Emilia Pardo Bazán, cuja morte marcou há pouco 100 anos, escreveu que a ingenuidade muitas vezes se assemelha à insolência. Essa frase me veio à mente quando tive que ir com urgência a um cabeleireiro que não era o meu habitual. Um salão de cabeleireiro de bairro administrado por um garoto da minha idade que, ao final do corte de cabelo, me disse (mais me informando do que pedindo minha permissão) que ia tirar uma foto minha para postar no Instagram de sua empresa.
Me pareceu ingênuo utilizam imagens de seus clientes para promover sua barbearia bareback (trocadilho intencional) em tempos de LOPD, RGPD e outras siglas que resguardam um pouco da nossa privacidade. Mas definitivamente parecia um nervo que ele encararia isso apenas como mais um procedimento, como algo inerente ao rebaixamento, sem me dar oportunidade de recusar. Disse-lhe que não, nada de fotos, paguei os dez euros e saí a pensar “…e precisamente para o Instagram.”
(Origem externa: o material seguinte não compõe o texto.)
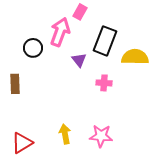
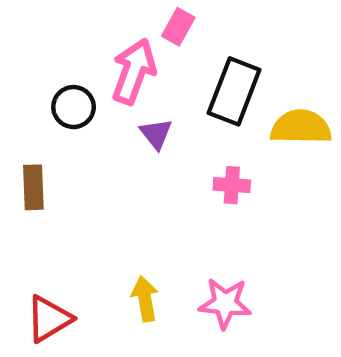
purple triangle: (79, 60) -> (156, 134), moved

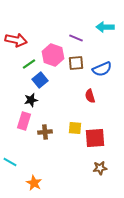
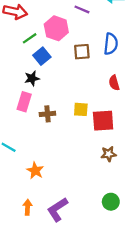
brown square: (76, 63) -> (82, 52), moved
blue semicircle: (102, 69) -> (111, 44), turned -60
red semicircle: (90, 96) -> (114, 83), moved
Das caixas de dados ao seu rosto no Instagram
Esse foi o primeiro de vários. O assunto surgiu enquanto conversamos sobre paella em um domingo e um familiar me contou que aconteceu a mesma coisa com ela em um centro de estética: ela foi fazer um tratamento facial e a pessoa que a tratou tirou uma foto dela pedindo permissão (pelo menos ela teve essa deferência) para postar no Instagram da empresa.
Na intersecção das empresas com o ambiente digital, normalizou-se a aceitação de práticas que são apenas em benefício delas e não dos clientes.
A última vez que algo assim aconteceu comigo foi em uma academia de dança, onde fui tratada maravilhosamente bem e na última aula, com a câmera de um celular apontada para mim, ouvi “você não se importa se eu te gravar, não é?” ?” Eu respondi: “Não, contanto que você não poste em lugar nenhum nem mostre a ninguém”. “Então por que eu quero isso?” ela respondeu desapontada. “E por que eu quero que você me publique?”, pensei até comigo mesmo.
Como aconteceu com a horrível normalização da assinatura de caixas de autorização de dados pessoais, como mais uma automatização, como se fossem necessárias para nos prestar um serviço que na sua essência não o exige; Tornou-se habitual que as empresas nos utilizem, seus clientes, como publicidade gratuita. Que momento ruim.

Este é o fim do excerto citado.